Turmas do TST divergem sobre incidência de multa do FGTS

Depois do cancelamento da Orientação Jurisprudencial 177, que previa a extinção do contrato de trabalho com a aposentadoria espontânea, resta saber se a multa de 40% do FGTS incide sobre todo o período ou só sobre os depósitos posteriores à aposentadoria. A 1ª Turma do Tribunal Superior do Trabalho entendeu que a multa deve incidir sobre todo o período do contrato de trabalho.

Esse foi um dos primeiros julgamentos depois do cancelamento da OJ 177, na quarta-feira (25/10). Para decidir, a 1ª Turma companhou o voto do ministro João Oreste Dalazen, que condenou a Carlos Becker Metalúrgica Industrial a pagar a multa a um dos seus funcionários que se aposentou.

O trabalhador recorreu ao Supremo Tribunal Federal para questionar o entendimento do TST de que a aposentadoria espontânea extinguia o contrato de trabalho, mesmo quando o empregado continuava a trabalhar na empresa.

O STF acolheu o recurso e determinou que o TST julgasse novamente a questão, sob o entendimento de que a aposentadoria espontânea não extingue o contrato de trabalho. A Suprema Corte concluiu que os parágrafos 1º e 2º, do artigo 453 da CLT são inconstitucionais porque violam preceitos relativos à proteção do trabalho e à garantia ao recebimento dos benefícios previdenciários.

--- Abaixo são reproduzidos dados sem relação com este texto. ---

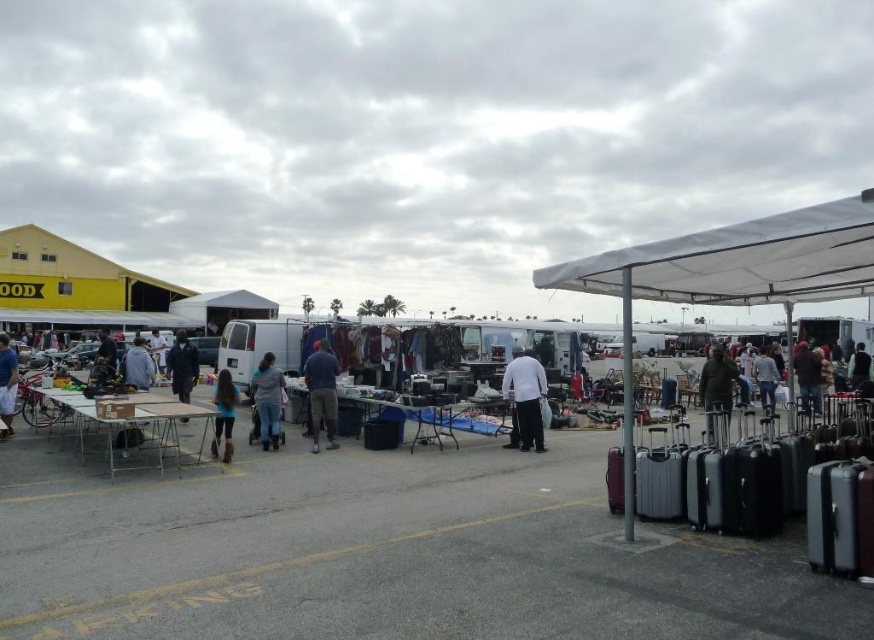 Is dark gray fabric jacket at center shorter than dark blue jeans at center?

In fact, dark gray fabric jacket at center may be taller than dark blue jeans at center.

Which is in front, point (857, 360) or point (109, 342)?

Point (109, 342) is more forward.

Where is `dark gray fabric jacket at center`? dark gray fabric jacket at center is located at coordinates (x=859, y=365).

Is denim pants at center smaller than dark blue jeans at lower right?

Indeed, denim pants at center has a smaller size compared to dark blue jeans at lower right.

Who is shorter, denim pants at center or dark blue jeans at lower right?

Standing shorter between the two is dark blue jeans at lower right.

Where is `denim pants at center`? denim pants at center is located at coordinates (267, 400).

How much distance is there between gray fabric jacket at center and jeans at center?

gray fabric jacket at center is 15.46 meters from jeans at center.

Who is taller, gray fabric jacket at center or jeans at center?

jeans at center is taller.

Between point (123, 371) and point (762, 380), which one is positioned in front?

Point (123, 371)

At what (x,y) coordinates should I click in order to perform the action: click on gray fabric jacket at center. Please return your answer as a coordinate pair (x, y). This screenshot has width=874, height=640. Looking at the image, I should click on (137, 365).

Em seu voto, o ministro ressaltou que a conclusão do Supremo é a de que não há lei que declare a extinção do contrato em face da aposentadoria espontaneamente requerida pelo empregado, mas que prossegue prestando serviço ao mesmo empregador. Segundo ele, a Lei 8.213/91, que trata da aposentadoria por tempo de serviço, sugere exatamente o contrário, em seu artigo 49. O ministro determinou que a multa de 40% alcance todo o período.

“Entendo que os motivos ora declinados revelam-se suficientes para concluir que a aposentadoria espontânea não pode figurar como mais uma modalidade de extinção do contrato de trabalho, nos casos em que não há solução de continuidade na prestação de serviços. Em decorrência, o empregado faz jus à multa de 40% do FGTS sobre os depósitos de todo o período do contrato de emprego uno, computados o tempo anterior e o posterior à jubilação espontânea seguida da continuidade do labor, contanto que, ao final, opere-se a rescisão do contrato sem justa causa”, concluiu.

Entendimentos diversos

A OJ 177 foi adotada pelo TST em novembro de 2000, e desde então, orientava o julgamento da matéria. Alguns processos julgados pelo TST chegaram ao STF, por meio de recursos extraordinários, e foram devolvidos para que o TST os julgasse considerando a unicidade contratual, ou seja, com base na premissa de que a aposentadoria espontânea não extingue o contrato.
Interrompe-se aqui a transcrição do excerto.